Aside from the above two aspects, the point of our dealing with otherness in learning is that it stirs the mind and gives it an impulse to thinking: to seeing and solving problems. Harris claims, in a similar context, that “imagination is at the heart of our thought; it extends to all things and is necessary in a child and an adult’s learning” (Harris 2017, p. 135). For her, the presence of imagination in philosophical investigation is evident from the opening sections of the Investigations: figuring out the community with a language consisting of only four words–“pillar”, “slab”, “block” and “beam”–requires a lot of inventiveness (Harris 2017, p. 138) and thus, one may conclude, can be regarded as extraordinary, strange and even nonsensical. Based on that, it can be surmised that our thinking keeps developing when it is in contact with otherness. And assuming that Wittgenstein’s conjured situations and language games are supposed to be exercises with different manifestations of otherness, it signals that what fosters our intellect is its contact with difference and oddness.

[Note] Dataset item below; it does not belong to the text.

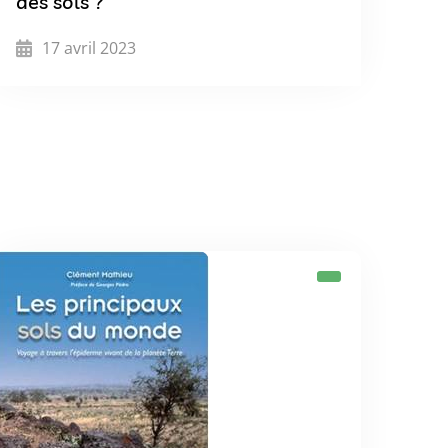
des sols ?
17 avril 2023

Can “games of grammar” of children’s nonsense speech and literature evoke philosophical puzzlement and give rise to thought development? Referring to Lewis Carroll’s Alice in Wonderland and Through the Looking Glass & What Alice Found There, Wagner claims that “The Alice-books raise an awareness for the pitfalls of (written) language, pitfalls that in our everyday life hardly ever produce any problems, yet lie at the very heart of philosophical discourse” (Wagner 2012, p. 215). And considering Wittgenstein’s acquaintance with Carroll (Pitcher 1967) and textual evidence for his being inspired by the Alice books (Wagner 2012, p. 208), the answer should be affirmative.

Conclusion

In the view presented above, Wittgenstein’s later philosophy opens perspectives on educational thinking not only in terms of the teacher training the learner to follow the rules of existing practices, but also in terms of imagination and critical attitudes towards the existing forms of life. Wittgenstein is seen as allowing an account of otherness that is embedded in many fictitious, imaginative language games that serve our acquiring a perspicuous presentation, Übersischt, of the uses of language along with the forms of life into which these uses are woven. Otherness is perceived so from the perspective of our existing, extant ordinariness. Such an account, on a general, theoretical level, gives rise to making theoretical and educational use of nonsense, bolsters our own Lebensform, shows opportunities for it to be changed as well as acquaints us with diversity; while on the educational level, it accompanies children in their language learning, suggests alternatives to adults’ accepted norms, and, finally, in our contact with otherness, it encourages our thought development.